Most people consciously or unconsciously buy in to the dominant racist paradigm at least some of the time. If you take little kids and show them a black doll and a white doll, regardless of the race of the child, when asked "which doll is smart?" or "which doll is a nice person?" kids of all races pick the white doll. Believing in these kinds of biases supports racism even if one "has black friends" and never says the N-word and agrees with MLK in the abstract.
And at the same time most people buy in to these ideas most people of all races think "racism is bad." Hence talking about racism is at time difficult. People who I love and are dear to my heart have done racist things from time to time. But they remain friends (and family) because, when I talk to them, they don't just shut down at to topic of racism... rather they listen. And some of the time I realize that I was the one who was wrong. Other times they are like "oh wait. yeah. That IS racist. Shoot!" And they see that I'm right. And some of the time we can't agree, and even that can be OK.
It's not that hard.
Many people think of racism as crude and bad manners-- It's seen as "low class" to be racist. It's seen as "poor form." This racism as manners way of seeing things has helped a little. Few people say the n-word as a racial attack anymore. The trouble is eliminating racism is more than just eliminating "bad manners" or "bad words" it is about creating a culture of common respect where black people and blackness are not regarded as primitive or inferior. Where gay men were seen as "real men" --Where transgendered people are not thought of as "its" --where Asian men are not seen as small and effeminate and black women are not presumed to be masculine and butch-- where a Chinese girl can be good at math without anyone thinking "it's just because they are so good at math" -- where a black person who is good dancing causes people to think "he must practice a lot!" rather than "he has natural rhythm..." When the word "nerd" doesn't automatically mean "white male" --
The funny thing is all of these stereotypes come directly from the racist philosophy of the 19th century-- even the (so-called) "positive" stereotypes. (Like the one that black men are well-endowed) -- they all relate to the notion that African people are closer animals, Asian people are robots and white people are normal, creative and smart.

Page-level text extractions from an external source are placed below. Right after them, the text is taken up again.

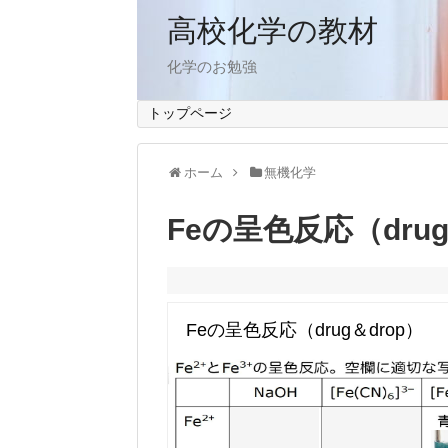
高校化学の教材
化学のお勉強
トップページ
ホーム
無機化学
Feの呈色反応（drug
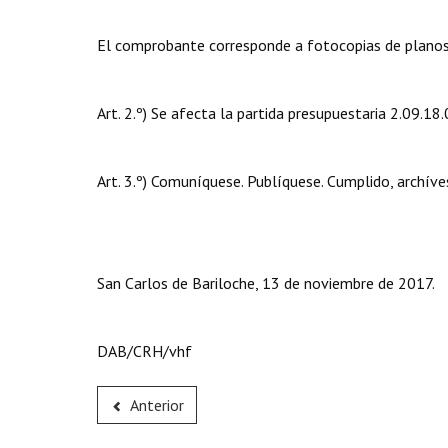
El comprobante corresponde a fotocopias de planos a
Art. 2.º) Se afecta la partida presupuestaria 2.09.18.
Art. 3.º) Comuníquese. Publíquese. Cumplido, archíve
San Carlos de Bariloche, 13 de noviembre de 2017.
DAB/CRH/vhf
Anterior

It's not possible to be anti-racist without interacting and seeking feedback and giving feedback. It's not possible to not be racist if you never talk with black people about racism. It's not possible to stop being homophobic without talking to gay people about homophobia. If you are white, for example, listen and talk to non-white people about racism. Argue a little even! Defend your views, but be willing to change if you are wrong. Don't try to shut down the whole conversation or change the subject. (i.e. things like "that may be racist but why is it that black people can say N8gg## and get away with it!? HMMMM?" ) If you only agree ever that something is racist when it strikes you personally as being racist first-- you're missing some things. Take in what people are saying before you condemn it. If you always, 100% of the time, disagree when a black person says "hmmm that's racist!" -- you're probably being too defensive. If you agree maybe 50% of the time when black people says "I think that is racist" -- maybe you are getting someplace.